For the last three or four years, when my students and I get to Lucille Clifton's poem "wishes for sons," I select one of the young men in the class to read. It's a strategic selection designed to prompt a now recurring sequence of events that often leads to some useful considerations.
Early on, the reading by the selected guy appears to go well. He breezes through the first stanzas and arrives at the last. "..let them think they have accepted /arrogance in the universe," he reads approaching that defining line: "then bring them to....." He pauses and repeats. "then bring them to...gyn...gy-ne..." He pauses again.
At this point, 3 or 4, and sometimes more of the young women in the class chime in, almost always in unison, to help the reader out: "gynecologists!!"
"Hunh? Say that again," goes the guy.
"Gynecologists!" some of the women say again.

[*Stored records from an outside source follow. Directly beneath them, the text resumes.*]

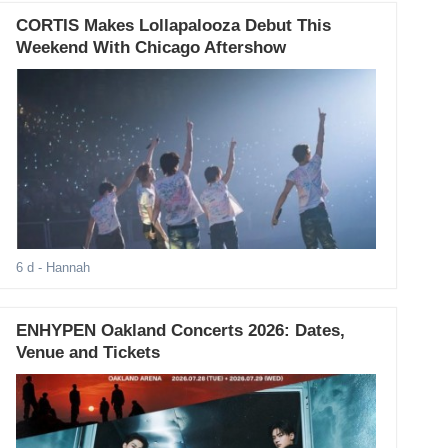
CORTIS Makes Lollapalooza Debut This
Weekend With Chicago Aftershow
6 d
- Hannah
ENHYPEN Oakland Concerts 2026: Dates,
Venue and Tickets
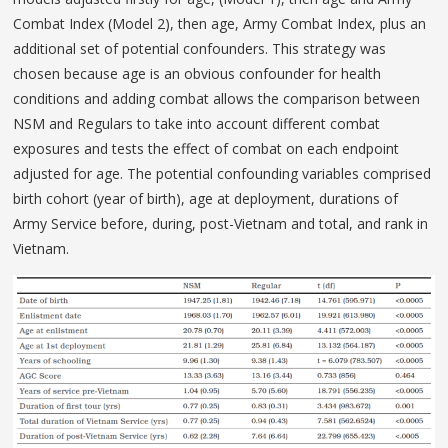
Combat Index (Model 2), then age, Army Combat Index, plus an
additional set of potential confounders. This strategy was
chosen because age is an obvious confounder for health
conditions and adding combat allows the comparison between
NSM and Regulars to take into account different combat
exposures and tests the effect of combat on each endpoint
adjusted for age. The potential confounding variables comprised
birth cohort (year of birth), age at deployment, durations of
Army Service before, during, post-Vietnam and total, and rank in
Vietnam.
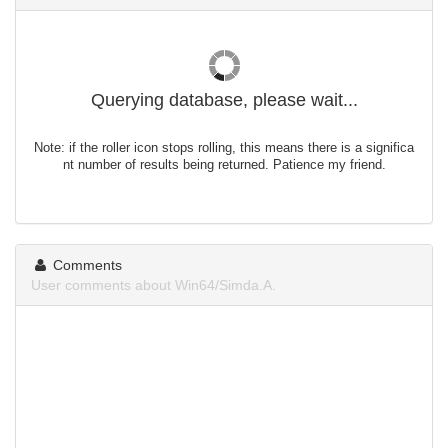
Querying database, please wait...
Note: if the roller icon stops rolling, this means there is a significa
nt number of results being returned. Patience my friend.
Comments
User comments about Win64/Simda.A.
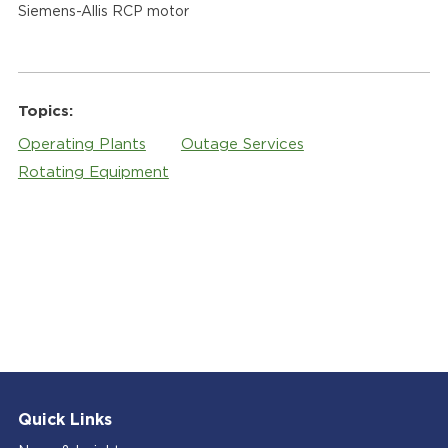
Siemens-Allis RCP motor
Topics:
Operating Plants
Outage Services
Rotating Equipment
Quick Links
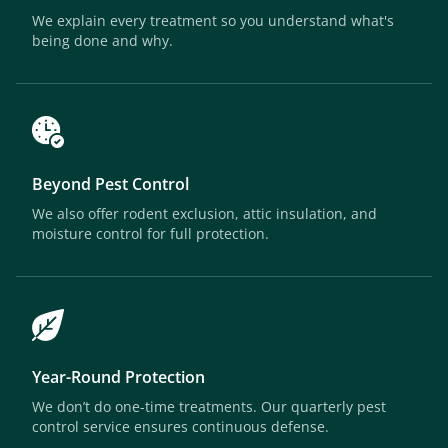
We explain every treatment so you understand what's
being done and why.
Beyond Pest Control
We also offer rodent exclusion, attic insulation, and
moisture control for full protection.
Year-Round Protection
We don’t do one-time treatments. Our quarterly pest
control service ensures continuous defense.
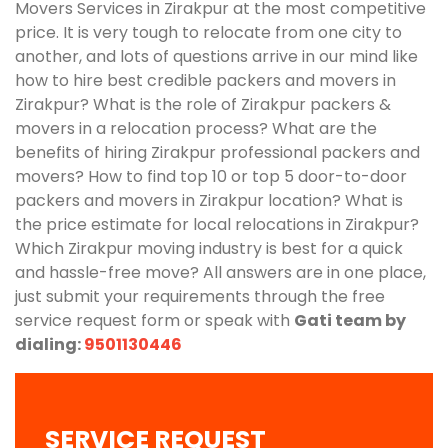
Movers Services in Zirakpur at the most competitive
price. It is very tough to relocate from one city to
another, and lots of questions arrive in our mind like
how to hire best credible packers and movers in
Zirakpur? What is the role of Zirakpur packers &
movers in a relocation process? What are the
benefits of hiring Zirakpur professional packers and
movers? How to find top 10 or top 5 door-to-door
packers and movers in Zirakpur location? What is
the price estimate for local relocations in Zirakpur?
Which Zirakpur moving industry is best for a quick
and hassle-free move? All answers are in one place,
just submit your requirements through the free
service request form or speak with
Gati team by
dialing:
9501130446
SERVICE REQUEST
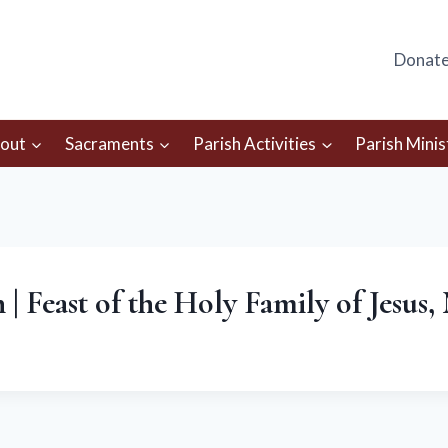
Donat
out
Sacraments
Parish Activities
Parish Minis
| Feast of the Holy Family of Jesus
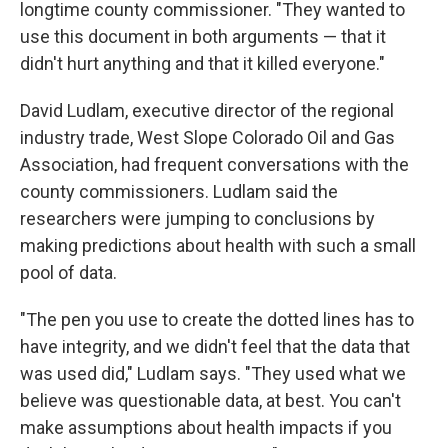
longtime county commissioner. "They wanted to
use this document in both arguments — that it
didn't hurt anything and that it killed everyone."
David Ludlam, executive director of the regional
industry trade, West Slope Colorado Oil and Gas
Association, had frequent conversations with the
county commissioners. Ludlam said the
researchers were jumping to conclusions by
making predictions about health with such a small
pool of data.
"The pen you use to create the dotted lines has to
have integrity, and we didn't feel that the data that
was used did," Ludlam says. "They used what we
believe was questionable data, at best. You can't
make assumptions about health impacts if you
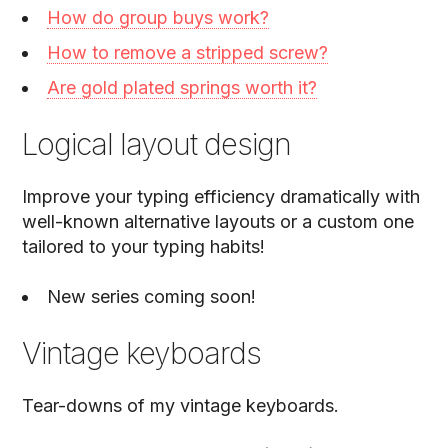
How do group buys work?
How to remove a stripped screw?
Are gold plated springs worth it?
Logical layout design
Improve your typing efficiency dramatically with
well-known alternative layouts or a custom one
tailored to your typing habits!
New series coming soon!
Vintage keyboards
Tear-downs of my vintage keyboards.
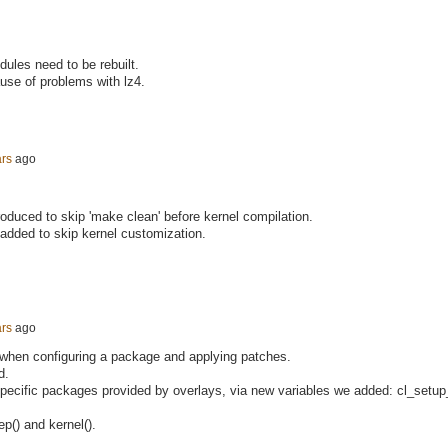
dules need to be rebuilt.
use of problems with lz4.
ars
ago
roduced to skip 'make clean' before kernel compilation.
 added to skip kernel customization.
ars
ago
 when configuring a package and applying patches.
d.
specific packages provided by overlays, via new variables we added: cl_setu
p() and kernel().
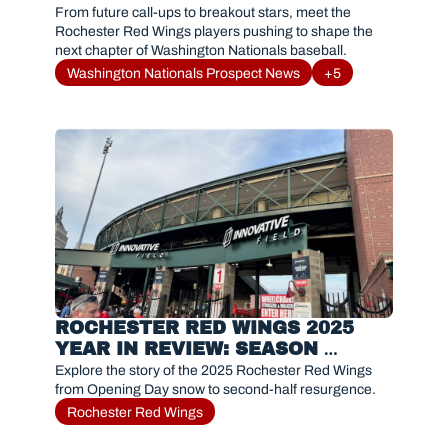
FANS NEED TO KNOW IN 2026
From future call-ups to breakout stars, meet the 
Rochester Red Wings players pushing to shape the 
next chapter of Washington Nationals baseball.
Washington Nationals Prospect News
+5
ROCHESTER RED WINGS 2025 
YEAR IN REVIEW: SEASON 
RECAP, MVP, AND HIGHLIGHTS
Explore the story of the 2025 Rochester Red Wings 
from Opening Day snow to second-half resurgence. 
Rochester Red Wings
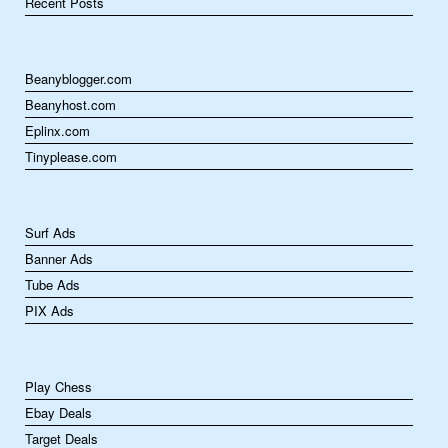
Recent Posts
Beanyblogger.com
Beanyhost.com
Eplinx.com
Tinyplease.com
Surf Ads
Banner Ads
Tube Ads
PIX Ads
Play Chess
Ebay Deals
Target Deals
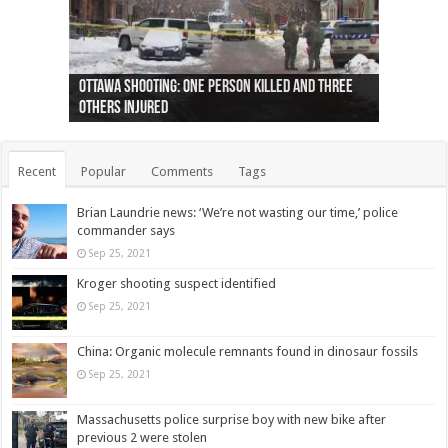
Ottawa shooting: One person killed and three
44 arrests made near Quebec City nationalist
Police: Man dead in Hamilton after trench
Moose on the loose near Buttonville airport
Justin Trudeau apologises for abuse of
Police: Body found in Oshawa harbour identified
Cape George man dies in boating accident,
Remains at Silver Creek farm those of missing
Two dead after police-involved shooting at
B.C. Family bitten by bed bugs on British Airways
others injured
protests
collapses on him
(Photo)
indigenous people
as missing woman
autopsy to be conducted
Vernon woman Traci Genereaux
Ontairo hospital
flight (Photo)
Recent
Popular
Comments
Tags
Brian Laundrie news: ‘We’re not wasting our time,’ police
commander says
Sep 25, 2021
Kroger shooting suspect identified
Sep 25, 2021
China: Organic molecule remnants found in dinosaur fossils
Sep 25, 2021
Massachusetts police surprise boy with new bike after
previous 2 were stolen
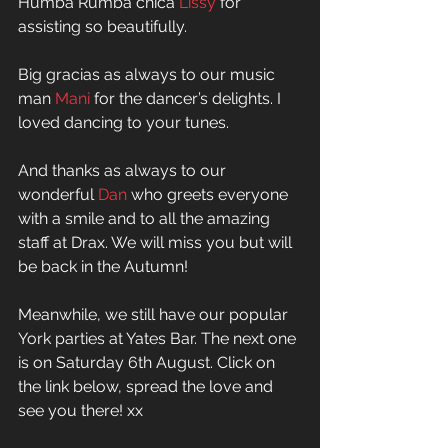
Humba Rumba chica 
Lissy
 for 
assisting so beautifully.  
Big gracias as always to our music 
man 
Mani
 for the dancer’s delights. I 
loved dancing to your tunes.  
And thanks as always to our 
wonderful 
Dan
 who greets everyone 
with a smile and to all the amazing 
staff at Drax. We will miss you but will 
be back in the Autumn! 
Meanwhile, we still have our popular 
York parties at Yates Bar. The next one 
is on Saturday 6th August. Click on 
the link below, spread the love and 
see you there! xx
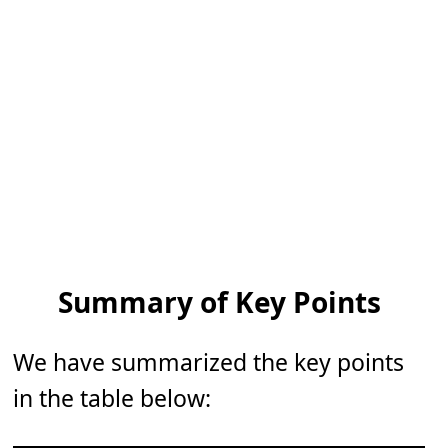
Summary of Key Points
We have summarized the key points
in the table below:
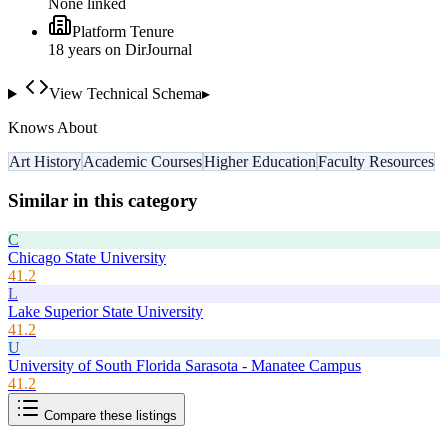
None linked
Platform Tenure
18
year
s
on DirJournal
View Technical Schema
▸
Knows About
Art History
Academic Courses
Higher Education
Faculty Resources
Similar in this category
C
Chicago State University
41.2
L
Lake Superior State University
41.2
U
University of South Florida Sarasota - Manatee Campus
41.2
Compare these listings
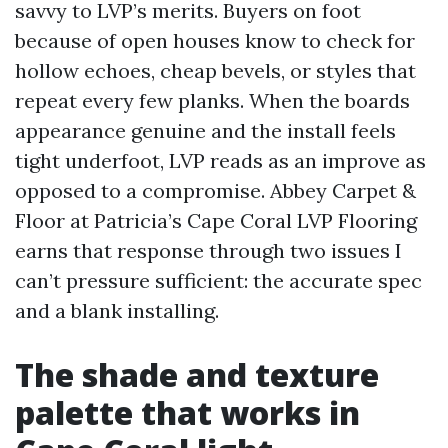
savvy to LVP’s merits. Buyers on foot
because of open houses know to check for
hollow echoes, cheap bevels, or styles that
repeat every few planks. When the boards
appearance genuine and the install feels
tight underfoot, LVP reads as an improve as
opposed to a compromise. Abbey Carpet &
Floor at Patricia’s Cape Coral LVP Flooring
earns that response through two issues I
can’t pressure sufficient: the accurate spec
and a blank installing.
The shade and texture
palette that works in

"Oh," says the guy. "then bring them to...gy-ne-cologists," he says.
Some of the women laugh. Others are amused and shake their heads.
There have been some important moments of realization as the students discover that many women in the class are familiar with the pronunciation and definition of the word "gynecologists" while at least some of the men are not. The apparent gendered disparity between those who know and those doesn't know the term serves as a notable entry into understanding the overall implications of Clifton's "wishes" for all the sons in the room.